The Interstate Medical Licensing Compact has support from multiple professional organizations such as the American Medical Association and the American Academy of Pediatrics. Opposition comes chiefly from the Association of American Physicians and Surgeons, which holds that the compact would:
• “Usurp aspects of state sovereignty in medical licensure”
• “Create a whole new level of bureaucracy that will add substantially to the cost of medical care”
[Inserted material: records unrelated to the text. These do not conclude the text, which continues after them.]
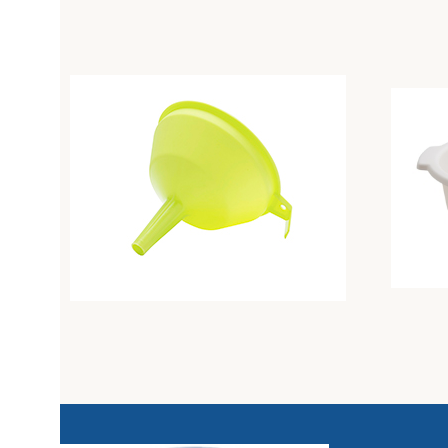
Colander diam. Cm26 butter
Colande
Unique
Unique
3,21
€
3,94
€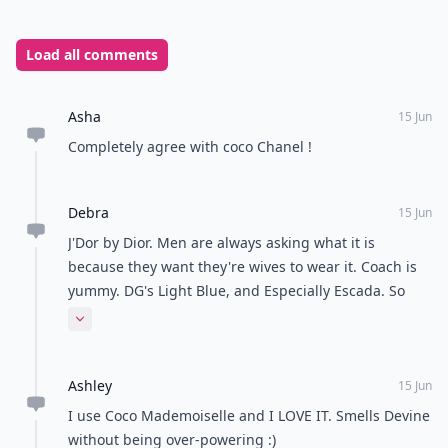
them a try! I love perfumes and I am constantly
looking for the newest, brightest and best-smelling
perfumes on the market today!
READER POLL
Do you prefer tea or coffee?
Tea
Coffee
POWERED BY
QUIZRS
Feedback Junction
Where Thoughts and
Opinions Converge
Load all comments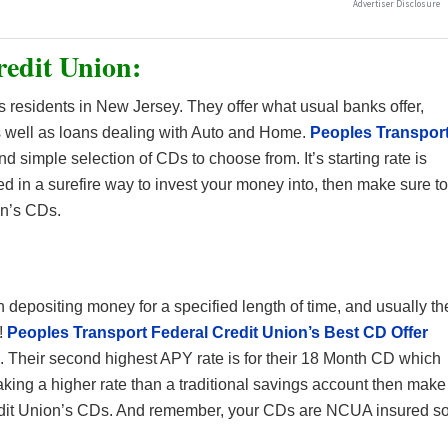
redit Union:
 residents in New Jersey. They offer what usual banks offer,
 well as loans dealing with Auto and Home.
Peoples Transpor
d simple selection of CDs to choose from. It’s starting rate is
sted in a surefire way to invest your money into, then make sure to
on’s CDs.
:
n depositing money for a specified length of time, and usually th
!
Peoples Transport Federal Credit Union’s Best CD Offer
. Their second highest APY rate is for their 18 Month CD which
making a higher rate than a traditional savings account then make
edit Union’s CDs. And remember, your CDs are NCUA insured s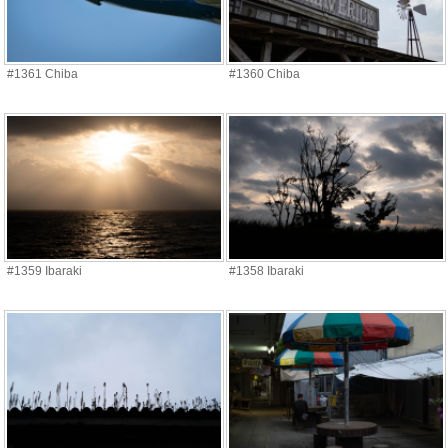
#1361 Chiba
#1360 Chiba
#1359 Ibaraki
#1358 Ibaraki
• “Force physicians participating in the compact to engage in costly, time-devouring proprietary programs with no proven benefit to patient care…”
Adjunct Process
“[The compact] will not replace the traditional pathway for getting a license, it’s just an adjunct, if you will,” Robin says. Physicians will have full licenses in each state they practice in, but the same standards for initial licensure will continue to be in place, and states will be allowed to maintain their own laws.
Licensure in each state is not automatic—physicians will have to apply for licensure in each state individually, and would be required to respect the rules and regulations of each state.
Interstate Medical Licensure Effort Advances
“One thing that makes this advantageous is that it allows boards to share information that they are perhaps barred from sharing now,” says Robin, such as complaints lodged by patients. “The states, while acting in compact, would be able to share that information… it would prevent someone who has complaints against them or is under investigation in one state to practice in other states where they might be licensed.”
Reporting of public actions and complaints against physicians will be mandatory if the information is requested by the board of a fellow compact state.
The compact also allows states to perform joint investigations and grants authority to subpoena information across state boundaries. And it allows state medical boards to ensure that disciplinary actions are recognized and responded to across state lines. “There are regulatory advantages for state boards as well,” Robin says, adding that she hopes the compact will improve patient safety.
Robin expects Nevada or Illinois to be the next state to join the compact. “I think we’ll see a total of ten to twelve states join in this next year.”